Dati che avevano messo non poco in apprensione gli analisti, in quanto la capacità produttiva mondiale attuale, proprio a seguito della scomparsa di un rilevante numero di aziende, non supererebbe i 59 GW. La crisi produttiva che potrebbe derivare dal mancato soddisfacimento della domanda, potrebbe infatti portare ad un aumento dei prezzi che minerebbe alla base uno dei fattori che hanno reso possibile il rilancio dell'energia solare nonostante la fine del regime degli incentivi che ne aveva caratterizzato la prima fase.

(Cina e Stati Uniti trainano il mercato dell'energia solare a livello mondiale)
Tra i dati riportati da IHS Technology, spiccano quelli che riguardano il mercato europeo, oggetto di sensibili mutamenti nel corso del 2014. Se infatti va registrato il felice momento del mercato britannico, che si candida addirittura ad essere il quarto al mondo (al terzo posto si attesterebbe il Giappone), per effetto di nuove installazioni che supererebbero i 3 GW, dall'altro lato spicca il momento negativo di Germania e Italia, ovvero i due paesi che avevano caratterizzato con la loro forza propulsiva gli anni precedenti. Se però la Germania calerà dai 3,3 GW del 2014 ai 2.1 di quest'anno, per l'Italia si attende un vero e proprio crollo, che porterà le nuove installazioni ad attestarsi ad appena 800 MW, meno della metà rispetto al 2013.
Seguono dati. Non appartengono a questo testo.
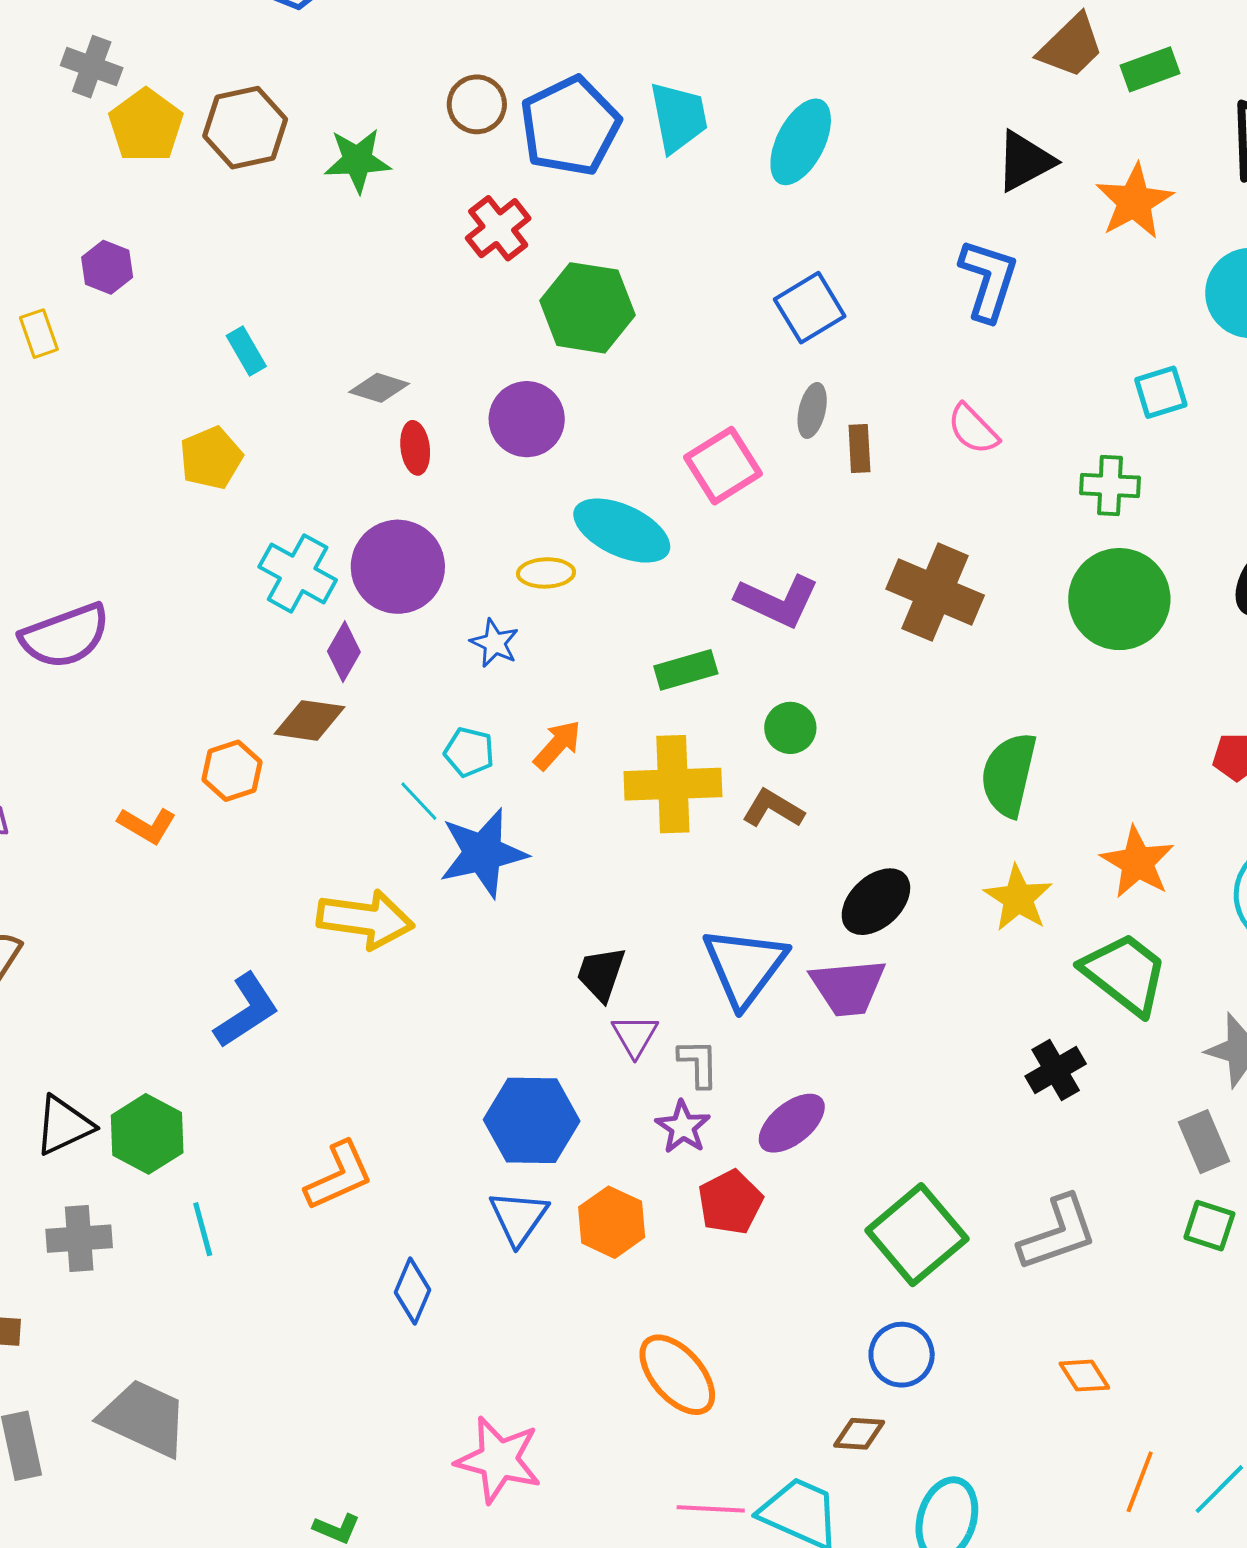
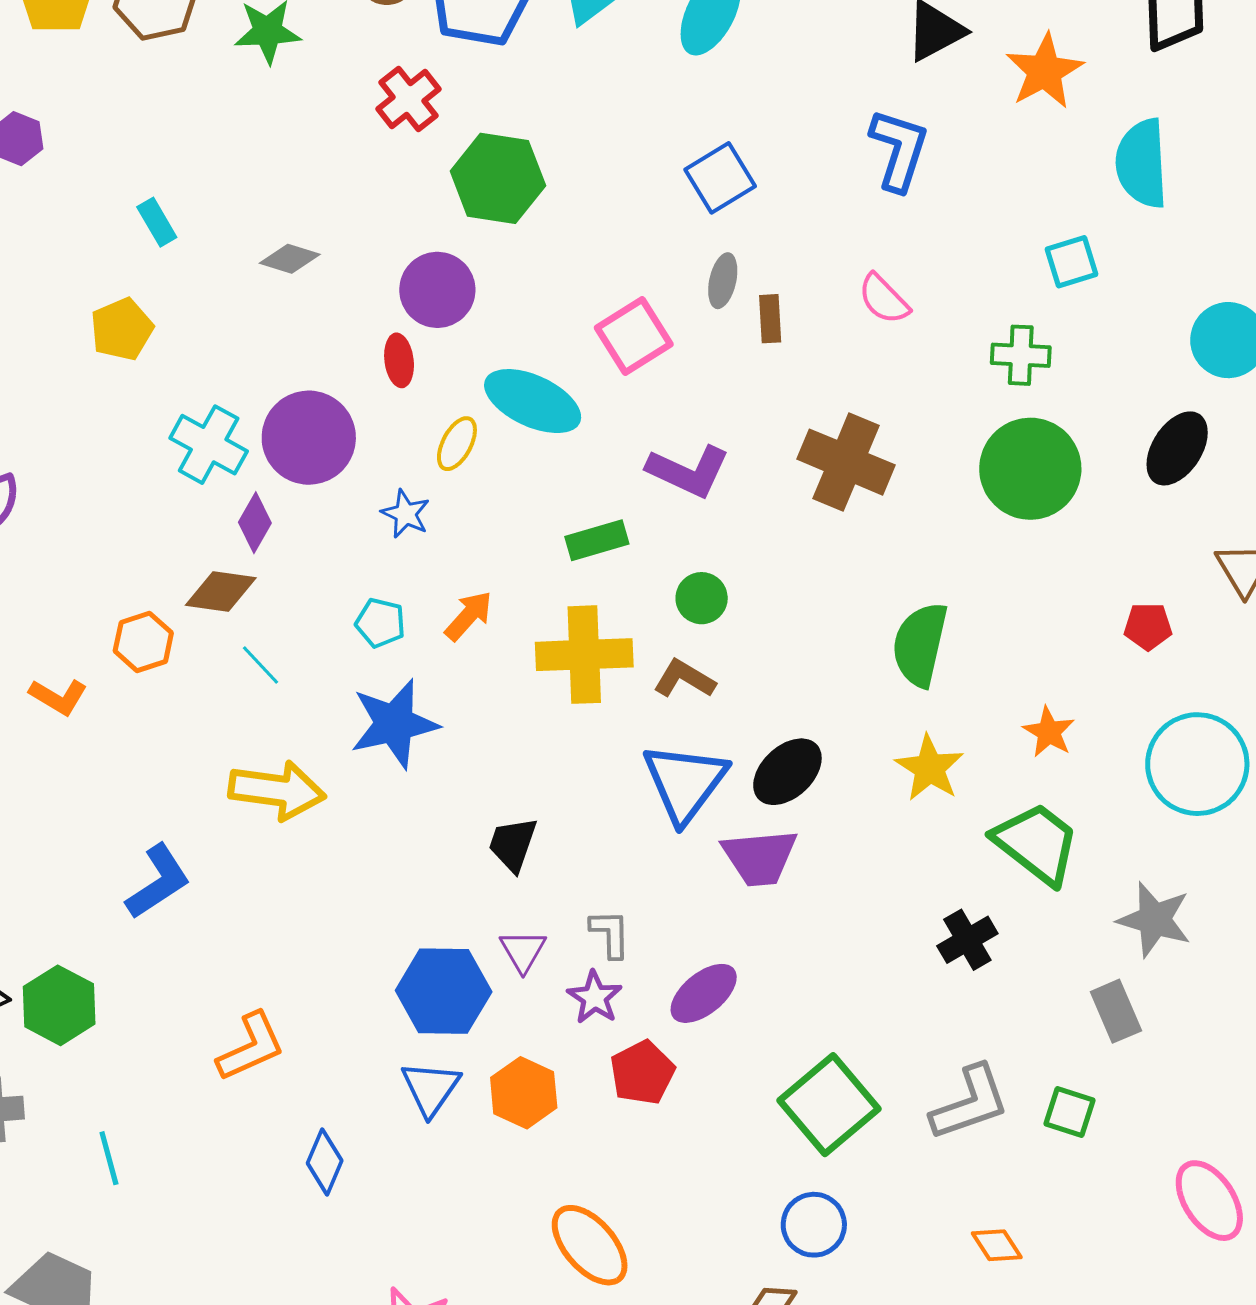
red ellipse: (415, 448) -> (399, 360), moved
yellow ellipse: (546, 573) -> (457, 444), turned -60
cyan line: (419, 801) -> (261, 665), moved
orange star: (1137, 862) -> (1049, 732), size x0.7
blue triangle: (745, 966) -> (685, 782), moved
purple triangle: (635, 1036) -> (523, 951), moved
green square: (1209, 1226) -> (1070, 1112), moved
cyan line: (203, 1229) -> (109, 1158), moved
Un momento negativo sul quale pesa non solo la crisi economica ancora in atto, tale da sconsigliare investimenti come quelli che comportano gli impianti fotovoltaici, ma anche le controverse decisioni prese dal governo guidato da Matteo Renzi, in particolare il decreto Spalma Incentivi che rimodula le agevolazioni concesse negli anni del Conto Energia. Una decisione che ha spinto alla protesta i produttori italiani e gli investitori esteri, con conseguenze che potrebbero rivelarsi molto serie per lo sviluppo delle energie rinnovabili in Italia, aggravata dal mancato arrivo del decreto attuativo che pure avrebbe dovuto chiarire i contorni dei tagli previsti. Una condizione di incertezza che potrebbe amplificare la crisi del mercato italiano in un momento in cui l'energia solare sembra in grado di spiccare un ulteriore salto in avanti in tutto il mondo.